Still, cost is a “critical issue,” he added.
Do the math before starting a home project
About 95% of homeowners said they plan to take on a major home improvement project in the next five years, according to a recent report by Real Estate Witch. However, only 50% said they can afford it at the moment.
They’ll also likely spend more than they initially expect.
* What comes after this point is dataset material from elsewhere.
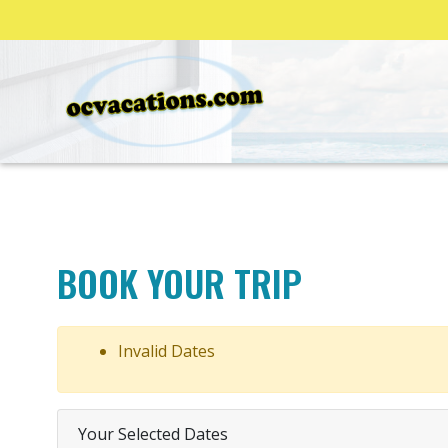
BOOK YOUR TRIP
Invalid Dates
Your Selected Dates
The average homeowner shelled out $3,890 on renovations and remodeling in the past year alone, the report found.
To budget wisely, talk to a realtor in your area about specific renovations that could increase the value of your home and which ones to skip, advised Sophia Bera Daigle, CEO and founder of Gen Y Planning, an Austin, Texas-based financial planning firm for millennials.
Always get competitive bids on any project and add 10% to that estimate as a “buffer,” she said, since extra expenses “will likely come up.”
If you are going to finance a project, look into obtaining a home equity loan or home equity line of credit and factor in the interest rate and potential monthly payment. “Make sure you can work these monthly payments into your budget before you begin,” Daigle said.
It may make more sense to hold off on a big renovation so you can save money, pay down debt and see if interest rates go down, added Daigle, a certified financial planner and also a member of CNBC’s Advisor Council.
Finally, consider how long you will stay in your current home and how a renovation will affect your life, Tomalak said. “If people are moving less often, this shifts the question of remodeling from an investment to the quality of living.”